# [The problem]
Go through the entries below and print, exactly, the lines starting at the one with "4 - MIDDLE SIZE BREEDS: LIKE POODLE" and ending at the one with "6L - BIGGER DOGS:LIKE GERMAN", keeping both ends and no others.

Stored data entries
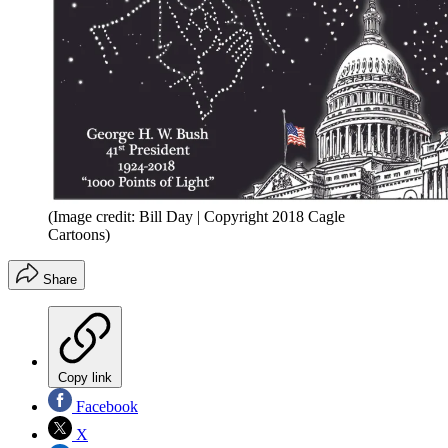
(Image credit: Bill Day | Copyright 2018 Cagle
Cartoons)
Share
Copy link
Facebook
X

==

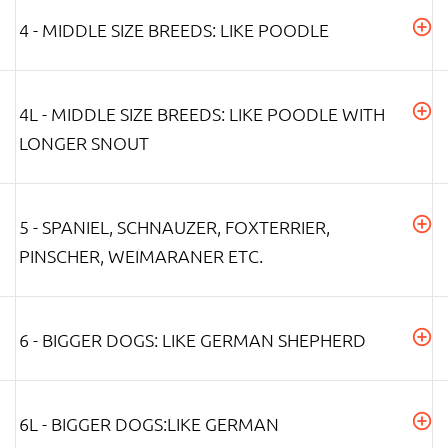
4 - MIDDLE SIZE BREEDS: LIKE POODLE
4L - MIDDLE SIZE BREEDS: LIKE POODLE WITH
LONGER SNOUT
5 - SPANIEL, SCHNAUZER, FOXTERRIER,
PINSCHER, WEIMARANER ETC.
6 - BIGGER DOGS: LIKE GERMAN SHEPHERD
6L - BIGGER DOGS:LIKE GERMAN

# [Solution below]
4 - MIDDLE SIZE BREEDS: LIKE POODLE
4L - MIDDLE SIZE BREEDS: LIKE POODLE WITH
LONGER SNOUT
5 - SPANIEL, SCHNAUZER, FOXTERRIER,
PINSCHER, WEIMARANER ETC.
6 - BIGGER DOGS: LIKE GERMAN SHEPHERD
6L - BIGGER DOGS:LIKE GERMAN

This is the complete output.